▶ **RECORDS SHOWN**
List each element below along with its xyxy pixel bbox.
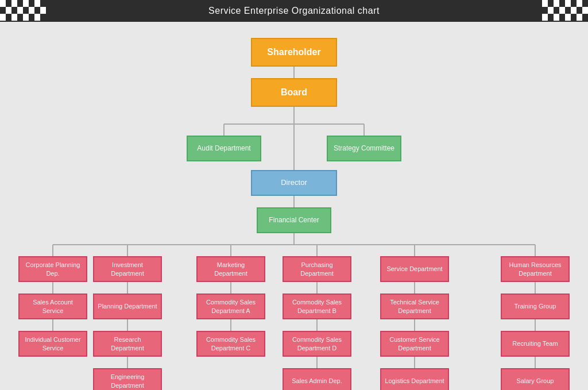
investment-node[interactable]: Investment Department xyxy=(93,256,162,282)
chart-title: Service Enterprise Organizational chart xyxy=(208,6,380,16)
board-node[interactable]: Board xyxy=(251,78,337,107)
engineering-node[interactable]: Engineering Department xyxy=(93,368,162,390)
chess-left-decoration: // Will render via JS below xyxy=(0,0,46,22)
sales-account-node[interactable]: Sales Account Service xyxy=(18,294,87,319)
recruiting-node[interactable]: Recruiting Team xyxy=(501,331,570,357)
marketing-node[interactable]: Marketing Department xyxy=(196,256,265,282)
strategy-node[interactable]: Strategy Committee xyxy=(327,136,401,161)
planning-node[interactable]: Planning Department xyxy=(93,294,162,319)
sales-admin-node[interactable]: Sales Admin Dep. xyxy=(283,368,351,390)
commodity-c-node[interactable]: Commodity Sales Department C xyxy=(196,331,265,357)
header: // Will render via JS below Service Ente… xyxy=(0,0,588,22)
chart-area: Shareholder Board Audit Department Strat… xyxy=(0,22,588,390)
hr-node[interactable]: Human Resources Department xyxy=(501,256,570,282)
commodity-d-node[interactable]: Commodity Sales Department D xyxy=(283,331,351,357)
research-node[interactable]: Research Department xyxy=(93,331,162,357)
customer-svc-node[interactable]: Customer Service Department xyxy=(380,331,449,357)
logistics-node[interactable]: Logistics Department xyxy=(380,368,449,390)
corporate-node[interactable]: Corporate Planning Dep. xyxy=(18,256,87,282)
chess-right-decoration xyxy=(542,0,588,22)
director-node[interactable]: Director xyxy=(251,170,337,196)
commodity-b-node[interactable]: Commodity Sales Department B xyxy=(283,294,351,319)
purchasing-node[interactable]: Purchasing Department xyxy=(283,256,351,282)
individual-node[interactable]: Individual Customer Service xyxy=(18,331,87,357)
training-node[interactable]: Training Group xyxy=(501,294,570,319)
service-node[interactable]: Service Department xyxy=(380,256,449,282)
org-chart: Shareholder Board Audit Department Strat… xyxy=(6,33,582,390)
financial-node[interactable]: Financial Center xyxy=(257,207,331,233)
shareholder-node[interactable]: Shareholder xyxy=(251,38,337,67)
salary-node[interactable]: Salary Group xyxy=(501,368,570,390)
audit-node[interactable]: Audit Department xyxy=(187,136,261,161)
technical-node[interactable]: Technical Service Department xyxy=(380,294,449,319)
commodity-a-node[interactable]: Commodity Sales Department A xyxy=(196,294,265,319)
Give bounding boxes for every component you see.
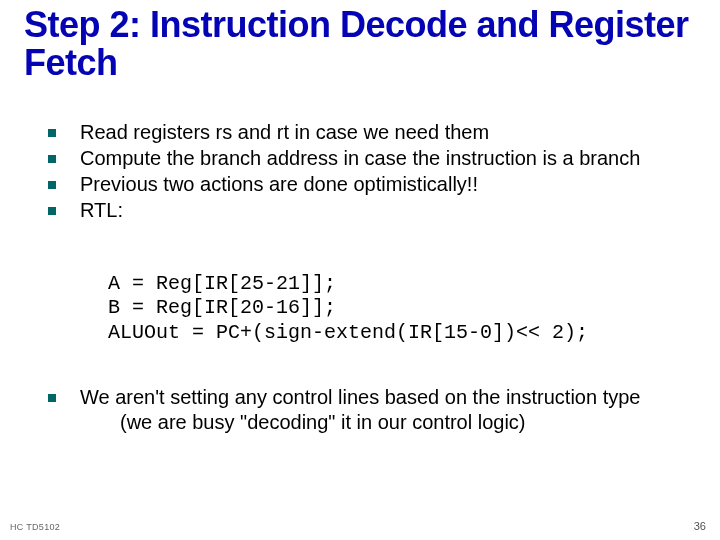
bullet-marker-icon [48, 155, 56, 163]
code-block: A = Reg[IR[25-21]]; B = Reg[IR[20-16]]; … [108, 272, 588, 345]
list-item-text: Compute the branch address in case the i… [80, 146, 680, 171]
list-item: Compute the branch address in case the i… [48, 146, 680, 171]
bullet-list-2: We aren't setting any control lines base… [48, 385, 680, 436]
page-number: 36 [694, 520, 706, 532]
list-item-text: Previous two actions are done optimistic… [80, 172, 680, 197]
list-item: Read registers rs and rt in case we need… [48, 120, 680, 145]
slide-title: Step 2: Instruction Decode and Register … [24, 6, 696, 82]
list-item-text: Read registers rs and rt in case we need… [80, 120, 680, 145]
bullet-marker-icon [48, 394, 56, 402]
list-item: RTL: [48, 198, 680, 223]
list-item: Previous two actions are done optimistic… [48, 172, 680, 197]
bullet-marker-icon [48, 129, 56, 137]
bullet-marker-icon [48, 207, 56, 215]
footer-left-label: HC TD5102 [10, 522, 60, 532]
code-line: ALUOut = PC+(sign-extend(IR[15-0])<< 2); [108, 321, 588, 344]
slide: Step 2: Instruction Decode and Register … [0, 0, 720, 540]
bullet-list-1: Read registers rs and rt in case we need… [48, 120, 680, 224]
list-item-text-main: We aren't setting any control lines base… [80, 386, 640, 408]
list-item-text: RTL: [80, 198, 680, 223]
bullet-marker-icon [48, 181, 56, 189]
list-item: We aren't setting any control lines base… [48, 385, 680, 435]
list-item-text: We aren't setting any control lines base… [80, 385, 680, 435]
list-item-text-sub: (we are busy "decoding" it in our contro… [120, 411, 526, 433]
code-line: B = Reg[IR[20-16]]; [108, 296, 336, 319]
code-line: A = Reg[IR[25-21]]; [108, 272, 336, 295]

▶ **WHAT IS REQUIRED**
Find every line in the entries that includes the word "lines", then state how many there are and nothing else.

▶ **TASK ANSWER**
4